← All docs

S2S Sync Audit — Architectural Flaws

The Core Problem

Each server maintains independent ChannelState with no shared truth.

When User A on Server 1 creates #test, Server 1's ChannelState has:
- members: {A}, ops: {A}, founder_did: None (guest)

When User B on Server 2 joins #test, Server 2 checks its OWN ChannelState.
If #test doesn't exist on Server 2 yet, is_new_channel = true, so:
- members: {B}, ops: {B}, founder_did: None

Both servers independently think their user is the channel creator and op.
The S2S JOIN message arrives AFTER the local JOIN has already completed.

Specific Bugs Found

Bug 1: Both Users Get Ops (The Reported Bug)

Flow:
1. User A on Server 1: JOIN #testis_new_channel=true → gets ops
2. Server 1 sends S2S Join { nick: "A", channel: "#test" }
3. User B on Server 2: JOIN #test
4. Server 2 checks channels.contains_key("#test")may or may not exist
depending on whether the S2S Join from step 2 arrived first
5. If S2S Join arrived: channel exists, is_new_channel=false, B is NOT op ✓
6. If S2S Join has NOT arrived: is_new_channel=true, B GETS OPS ✗

This is a race condition. With network latency between servers,
step 3 often wins the race against step 2.

Bug 2: Mode Changes Not Enforced Cross-Server

Even with the new Mode S2S message, enforcement is wrong:

  • +t is enforced at the receiving server. If Server 2 hasn't received
    the Mode message yet, it allows the topic change.
  • Topic change is then relayed to Server 1 via S2S Topic message,
    which Server 1 blindly accepts (the comment says "trust the originating
    server's enforcement").

So: Set +t on Server 1 → Server 2 hasn't gotten the Mode msg yet →
User on Server 2 changes topic → topic change relayed to Server 1.
+t is bypassed.

Bug 3: NAMES Shows Inconsistent Op Status

send_names_update determines remote user op status by checking:

let is_op = rm.did.as_ref().is_some_and(|d| {
    ch.founder_did.as_deref() == Some(d) || ch.did_ops.contains(d)
});

For guest users (no DID), remote ops are NEVER shown. Guest users
who are op on their home server appear as regular users on the remote.

Session-based ops (ch.ops) are local only — they contain session IDs
that are meaningless on the remote server.

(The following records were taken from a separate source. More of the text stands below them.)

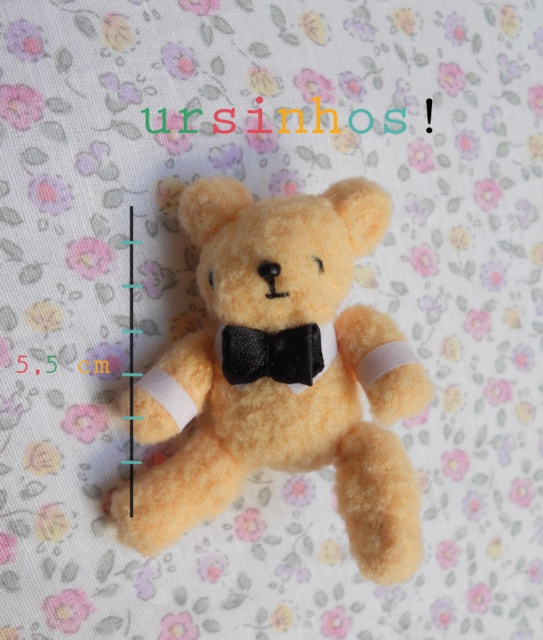 Is fuzzy yellow teddy bear at center to the left of black satin bow tie at center from the viewer's perspective?

Indeed, fuzzy yellow teddy bear at center is positioned on the left side of black satin bow tie at center.

Who is positioned more to the left, fuzzy yellow teddy bear at center or black satin bow tie at center?

From the viewer's perspective, fuzzy yellow teddy bear at center appears more on the left side.

Who is more forward, [370,451] or [318,346]?

Positioned in front is point [318,346].

The image size is (543, 640). Identify the location of fuzzy yellow teddy bear at center. (281, 374). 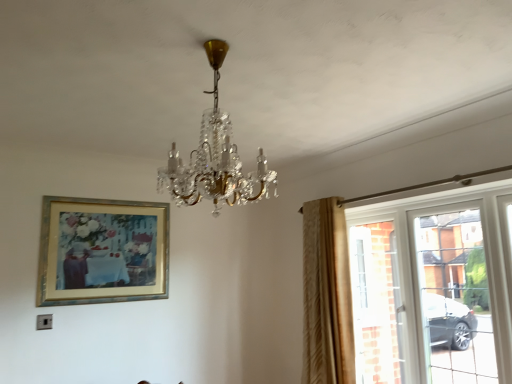 Question: Does crystal glass chandelier at center lie in front of gold metallic picture frame at upper left?

Choices:
 (A) no
 (B) yes

Answer: (B)

Question: Is crystal glass chandelier at center shorter than gold metallic picture frame at upper left?

Choices:
 (A) yes
 (B) no

Answer: (A)

Question: Does crystal glass chandelier at center have a larger size compared to gold metallic picture frame at upper left?

Choices:
 (A) no
 (B) yes

Answer: (B)

Question: Is crystal glass chandelier at center directly adjacent to gold metallic picture frame at upper left?

Choices:
 (A) yes
 (B) no

Answer: (B)

Question: From the image's perspective, does crystal glass chandelier at center appear higher than gold metallic picture frame at upper left?

Choices:
 (A) no
 (B) yes

Answer: (B)

Question: From a real-world perspective, is crystal glass chandelier at center below gold metallic picture frame at upper left?

Choices:
 (A) yes
 (B) no

Answer: (B)

Question: Considering the relative sizes of crystal glass chandelier at center and beige textured curtain at right in the image provided, is crystal glass chandelier at center taller than beige textured curtain at right?

Choices:
 (A) yes
 (B) no

Answer: (B)

Question: Does crystal glass chandelier at center have a greater width compared to beige textured curtain at right?

Choices:
 (A) yes
 (B) no

Answer: (A)

Question: Is crystal glass chandelier at center further to camera compared to beige textured curtain at right?

Choices:
 (A) yes
 (B) no

Answer: (B)

Question: Is crystal glass chandelier at center not inside beige textured curtain at right?

Choices:
 (A) yes
 (B) no

Answer: (A)

Question: Considering the relative sizes of crystal glass chandelier at center and beige textured curtain at right in the image provided, is crystal glass chandelier at center thinner than beige textured curtain at right?

Choices:
 (A) yes
 (B) no

Answer: (B)

Question: From the image's perspective, is crystal glass chandelier at center beneath beige textured curtain at right?

Choices:
 (A) yes
 (B) no

Answer: (B)

Question: Does gold metallic picture frame at upper left have a greater width compared to beige textured curtain at right?

Choices:
 (A) no
 (B) yes

Answer: (A) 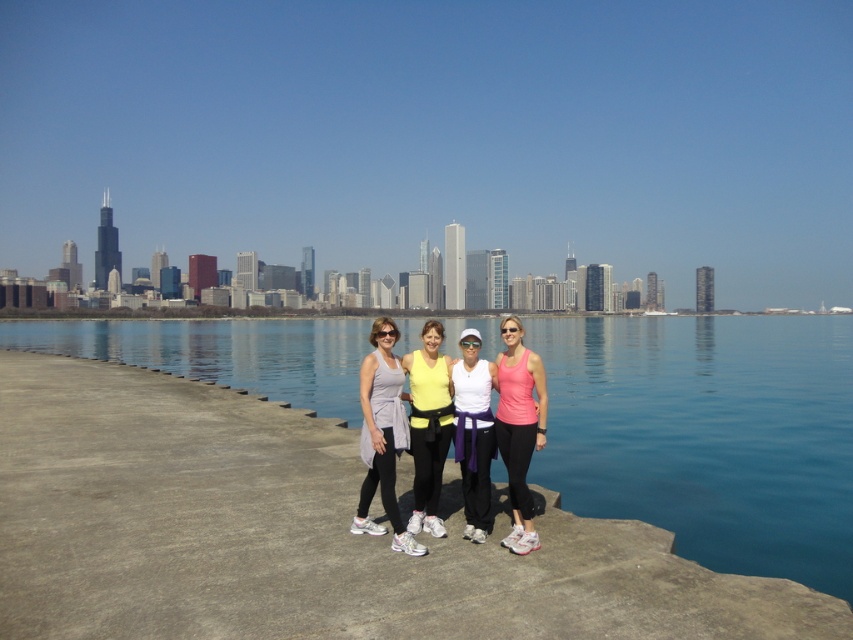 You are a photographer trying to capture a photo of the blue smooth water at center and the pink matte tank top at center. Can you fit both subjects into your camera frame if your camera has a maximum viewing range of 100 meters?

The blue smooth water at center and pink matte tank top at center are 110.31 meters apart, which exceeds the camera frame viewing range of 100 meters. Therefore, both subjects cannot be captured in a single frame.

You are a photographer standing on the pier and want to capture a photo that includes both the blue smooth water at center and the white matte tank top at center. Given that your camera has a maximum focus range of 70 meters, will you be able to focus on both subjects simultaneously?

The distance between the blue smooth water at center and the white matte tank top at center is 68.10 meters. Since the camera can focus up to 70 meters, both subjects are within the focus range, so yes, you can focus on both. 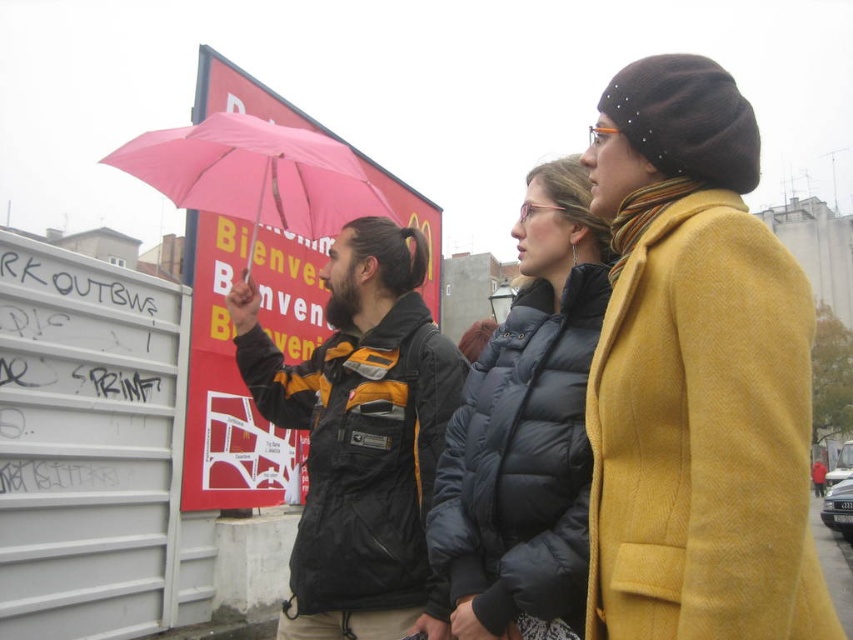 Can you confirm if matte black puffer jacket at center is positioned above pink matte umbrella at upper center?

No.

Between matte black puffer jacket at center and pink matte umbrella at upper center, which one has less height?

pink matte umbrella at upper center

Find the location of a particular element. The width and height of the screenshot is (853, 640). matte black puffer jacket at center is located at coordinates (526, 428).

Does mustard woolen coat at right have a smaller size compared to matte black puffer jacket at center?

Yes.

Is mustard woolen coat at right to the right of matte black puffer jacket at center from the viewer's perspective?

Indeed, mustard woolen coat at right is positioned on the right side of matte black puffer jacket at center.

Who is more forward, (618,579) or (521,422)?

Point (618,579)

Identify the location of mustard woolen coat at right. (701, 429).

Who is lower down, black and yellow jacket at center or matte black puffer jacket at center?

black and yellow jacket at center

Which is behind, point (315, 630) or point (581, 460)?

Point (315, 630)

You are a GUI agent. You are given a task and a screenshot of the screen. Output one action in this format:
    pyautogui.click(x=<x>, y=<y>)
    Task: Click on the black and yellow jacket at center
    The width and height of the screenshot is (853, 640).
    Given the screenshot: What is the action you would take?
    pyautogui.click(x=361, y=436) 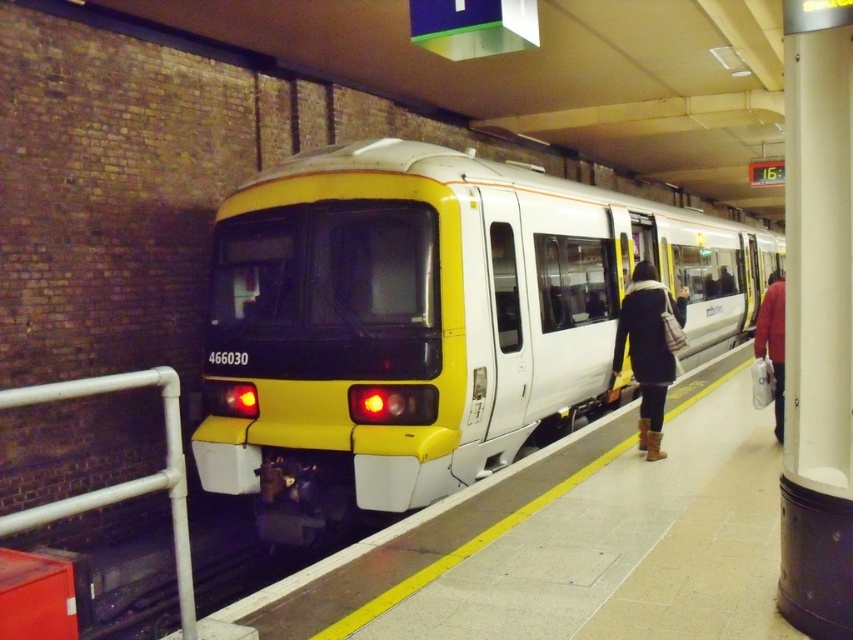 Looking at this image, based on the scene description, where is the yellow matte train at center located in terms of coordinates?

The yellow matte train at center is located at coordinates point (428, 321). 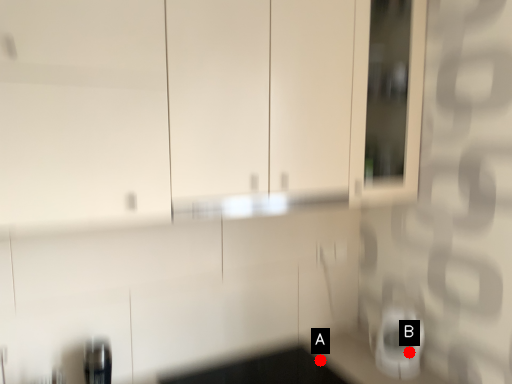 Question: Two points are circled on the image, labeled by A and B beside each circle. Among these points, which one is farthest from the camera?

Choices:
 (A) A is further
 (B) B is further

Answer: (A) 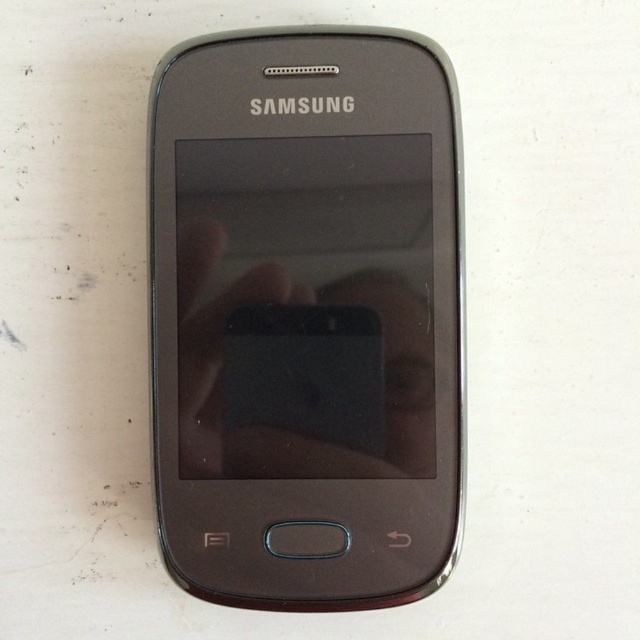 You are holding the transparent matte hand at center and want to pick up the matte black smartphone at center. Can you fit your hand around the smartphone?

The matte black smartphone at center is bigger than the transparent matte hand at center, so your hand cannot fully wrap around it. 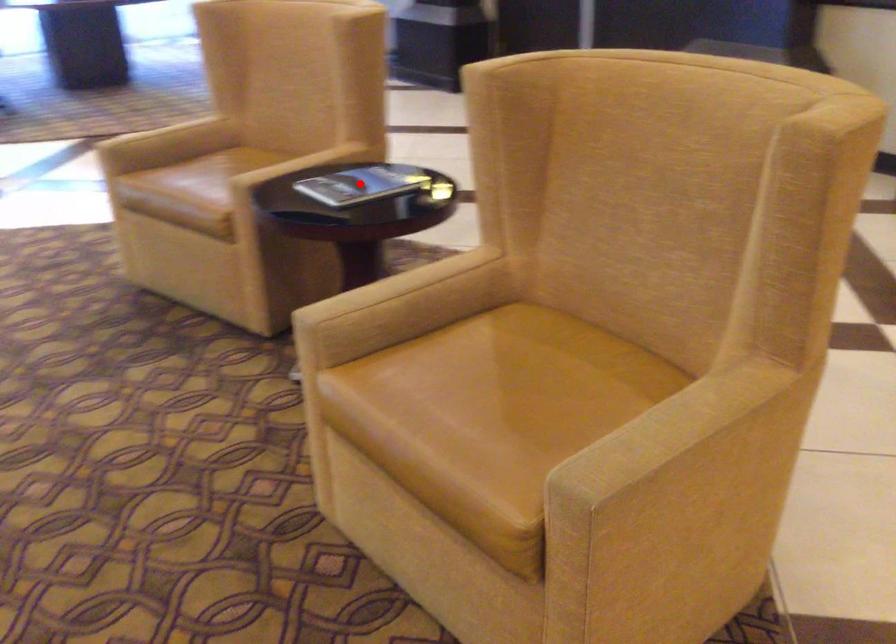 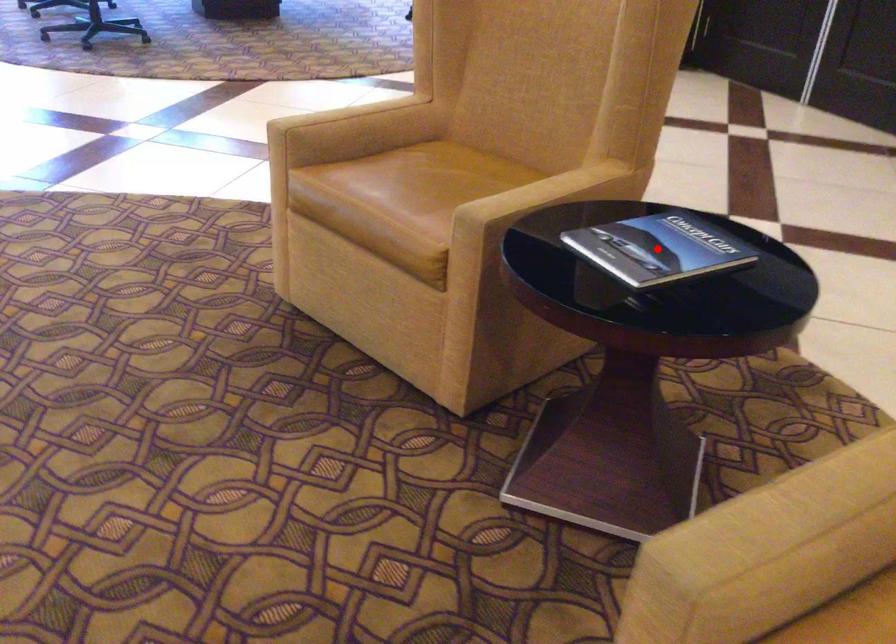 I am providing you with two images of the same scene from different viewpoints. A red point is marked on the first image and another point is marked on the second image. Is the red point in image1 aligned with the point shown in image2?

Yes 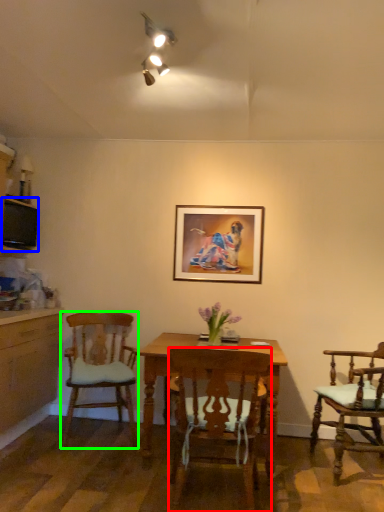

Bug 4: Channel Created Notification Race

handle_join broadcasts ChannelCreated only for new channels:

if is_new_channel {
    s2s_broadcast(state, S2sMessage::ChannelCreated { ... });
}

But if BOTH servers create the channel simultaneously (the race in Bug 1),
both send ChannelCreated. The first-write-wins merge in the handler
means whichever ChannelCreated arrives first on each server wins —
each server may have a DIFFERENT founder.

Bug 5: Sync Response Mode Merge is One-Way Additive

if info.topic_locked { ch.topic_locked = true; }

Modes can only be ADDED via sync, never removed. If Server 1 sets +t
then -t, the sync response still shows topic_locked: true on Server 2
if the Mode S2S message for -t was lost. There's no way to correct this
other than a new sync.

Actually worse: the sync always sends the current state, so if Server 1
has -t, the sync shows topic_locked: false. But the merge code only
adopts true, never false. So the mode gets stuck on.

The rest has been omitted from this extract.